For example, let's take $f: \mathbb{Z} \to \mathbb{Z}$ defined by $f(x) = \lceil x \rceil$. First, you should think about the function and try to convince yourself whether you believe it is or is not injective. Examining the ceiling function, I notice that if I feed an integer in I will always get the same integer back out. Since my domain is integers, that just means $f(x)=x$. Given this, there is no way that I can input two different integers to $f$ and get the same integer as a result of both, so I conclude that $f$ must be injective. Now that we know the answer, all that is left is to make a formal proof.

Let $m,n \in \mathbb{Z}$ such that $f(m) = f(n)$ Using the definition of $f$ and our reasoning above, this implies $\lceil m \rceil = \lceil n \rceil$ and since $m$ and $n$ are integers this means $m = n$. We've shown that the only way for $f(n) = f(m)$ is if $m = n$, which means that $f$ is injective, as we expected.
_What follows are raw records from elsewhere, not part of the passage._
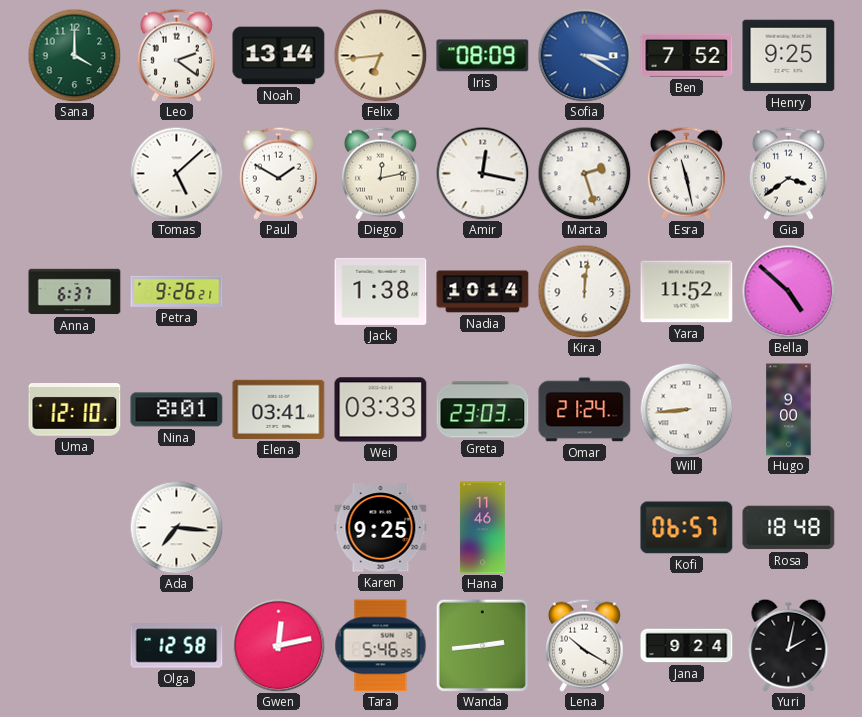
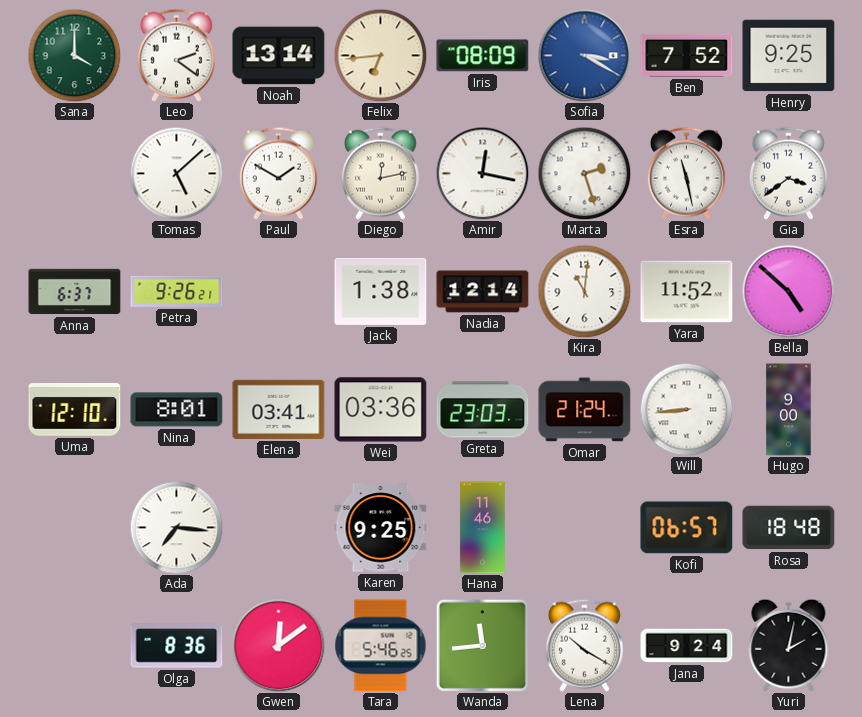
Nadia: 10:14 -> 12:14
Kira: 12:01 -> 11:01
Wei: 03:33 -> 03:36
Olga: 12:58 -> 8:36
Gwen: 12:13 -> 12:09
Wanda: 2:44 -> 11:44
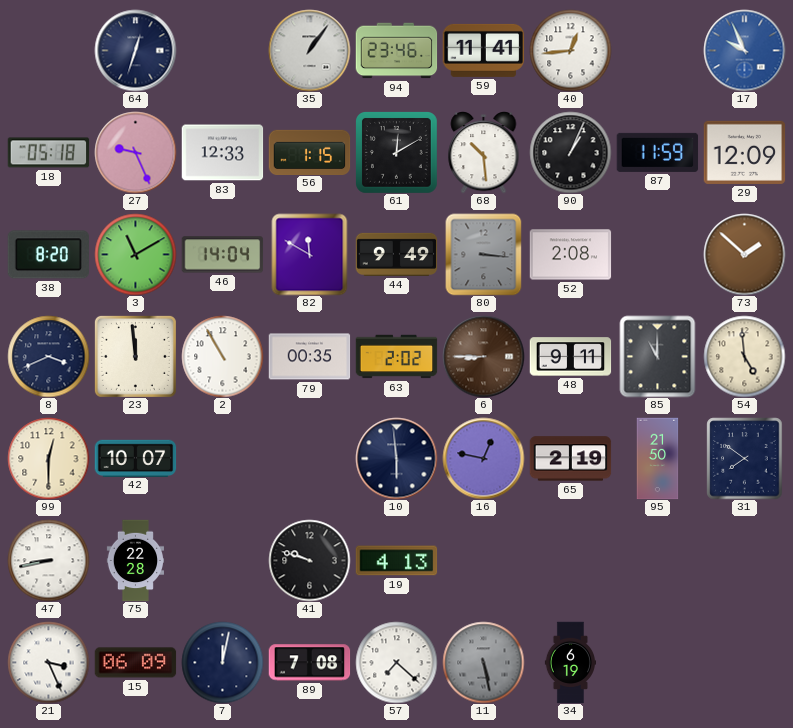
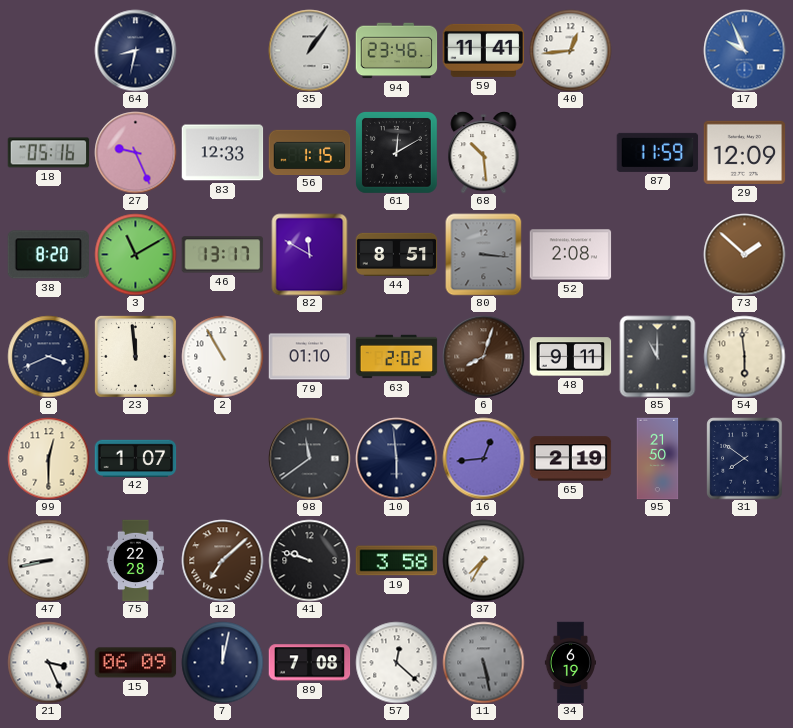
64: 12:33 -> 8:32
18: 05:18 -> 05:16
90: 1:04 -> none
46: 14:04 -> 13:17
44: 9:49 -> 8:51
79: 00:35 -> 01:10
6: 8:45 -> 8:03
54: 4:59 -> 5:59
42: 10:07 -> 1:07
98: none -> 11:39
16: 12:47 -> 12:44
12: none -> 7:08
19: 4:13 -> 3:58
37: none -> 7:35
57: 7:22 -> 12:22
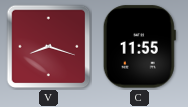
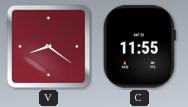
V: 8:18 -> 8:21
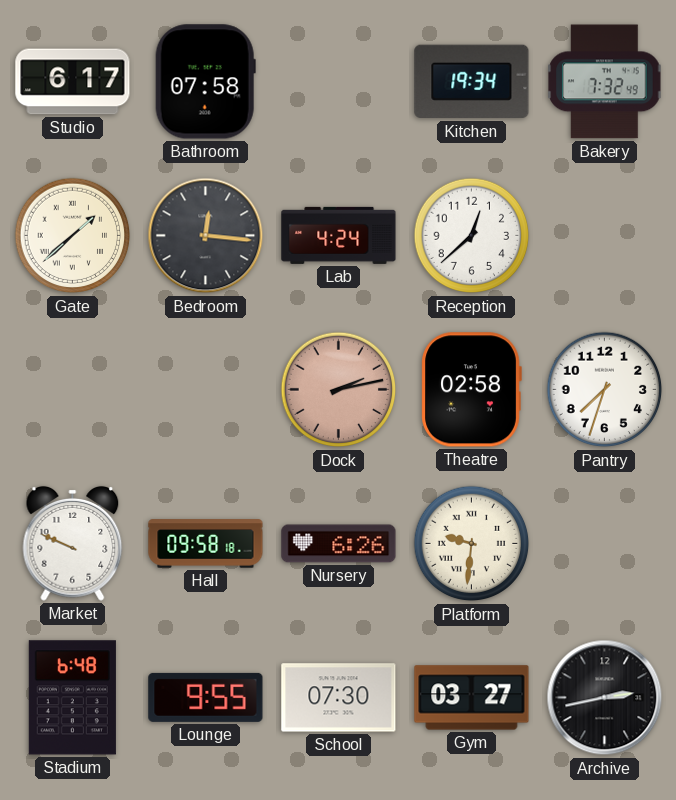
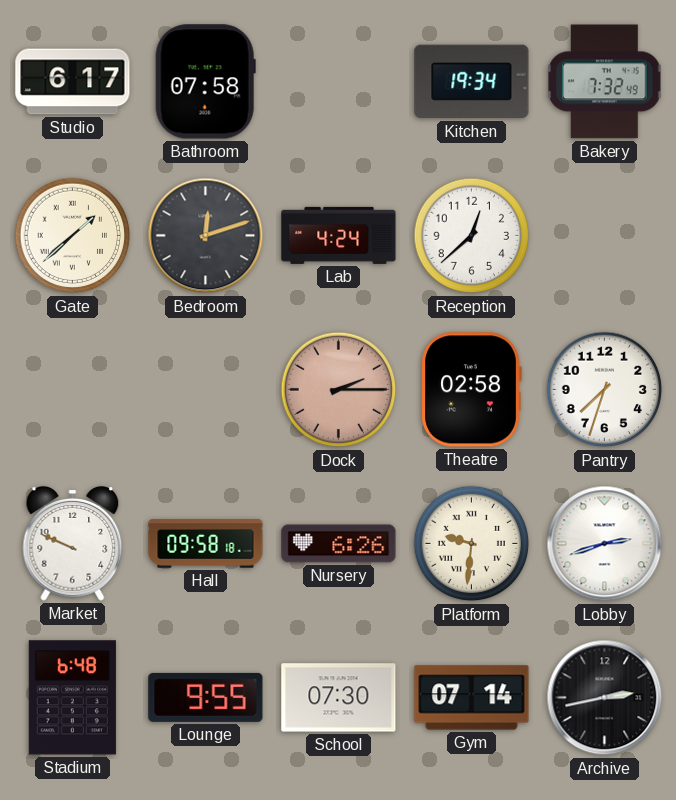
Bedroom: 12:16 -> 12:12
Dock: 2:13 -> 2:15
Lobby: none -> 2:42
Gym: 03:27 -> 07:14
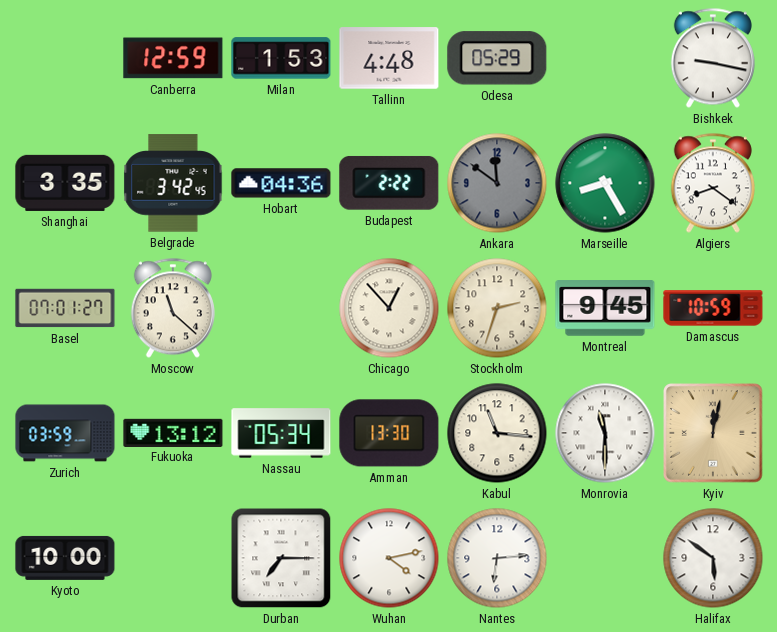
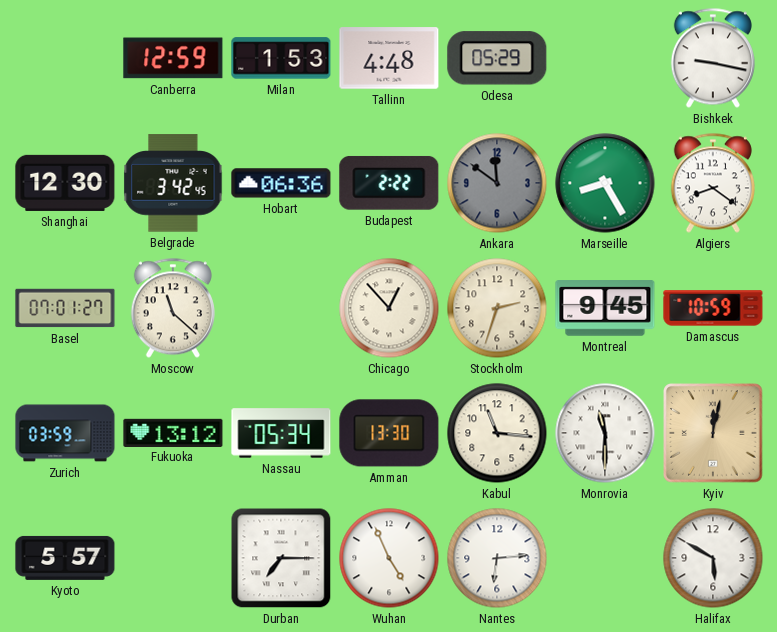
Shanghai: 3:35 -> 12:30
Hobart: 04:36 -> 06:36
Kyoto: 10:00 -> 5:57
Wuhan: 4:13 -> 4:56
Halifax: 5:51 -> 5:50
To prove that a function is surjective, you will often take an arbitrary element $y$ in the codomain (the set that $f$ maps into), and show that there is some element in the domain that gets mapped to $y$.

As an example, we'll again use $f$ as defined above. Again, it's a good idea to first convince yourself of what the answer should be. If $f$ is surjective then its range covers all of $\mathbb{Z}$, so we ask ourselves if there is any element of $\mathbb{Z}$ that cannot be "reached" by $f$. Given that we already know $f(x)=x$ for all $x \in \mathbb{Z}$ it is clear that any element of $\mathbb{Z}$ can be reached by $f$, so $f$ should be surjective.

Now with the proof. Let $n \in \mathbb{Z}$ Because $f(x)= \lceil x \rceil=x$ we see that $f(n) = n$. Since there exists an element of $\mathbb{Z}$ which maps to $n$, (namely, $n$ itself gets mapped to $n$) we conclude that $f$ is surjective, as expected.

You can use these same techniques to answer your second problem, as well as most others you will encounter.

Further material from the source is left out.